Transcribed page contents:
[Start of Attachment]

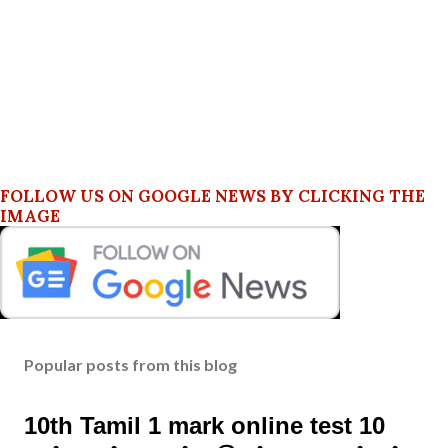
FOLLOW US ON GOOGLE NEWS BY CLICKING THE
IMAGE
Popular posts from this blog
10th Tamil 1 mark online test 10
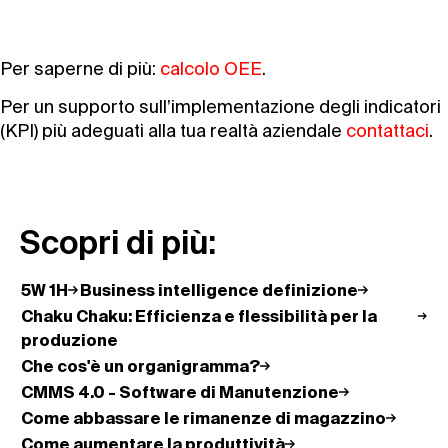
Per saperne di più:
calcolo OEE
.
Per un supporto sull’implementazione degli indicatori
(KPI) più adeguati alla tua realtà aziendale
contattaci
.
Scopri di più:
5W 1H
Business intelligence definizione
Chaku Chaku: Efficienza e flessibilità per la
produzione
Che cos'è un organigramma?
CMMS 4.0 - Software di Manutenzione
Come abbassare le rimanenze di magazzino
Come aumentare la produttività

[End of Attachment]

_PROBLEM REQUIREMENTS_
Would you output all of the entries above exactly, keeping the pictures out?

_SOLUTION FOR THIS EXERCISE_
FOLLOW US ON GOOGLE NEWS BY CLICKING THE
IMAGE
Popular posts from this blog
10th Tamil 1 mark online test 10
Per saperne di più:
calcolo OEE
.
Per un supporto sull’implementazione degli indicatori
(KPI) più adeguati alla tua realtà aziendale
contattaci
.
Scopri di più:
5W 1H
Business intelligence definizione
Chaku Chaku: Efficienza e flessibilità per la
produzione
Che cos'è un organigramma?
CMMS 4.0 - Software di Manutenzione
Come abbassare le rimanenze di magazzino
Come aumentare la produttività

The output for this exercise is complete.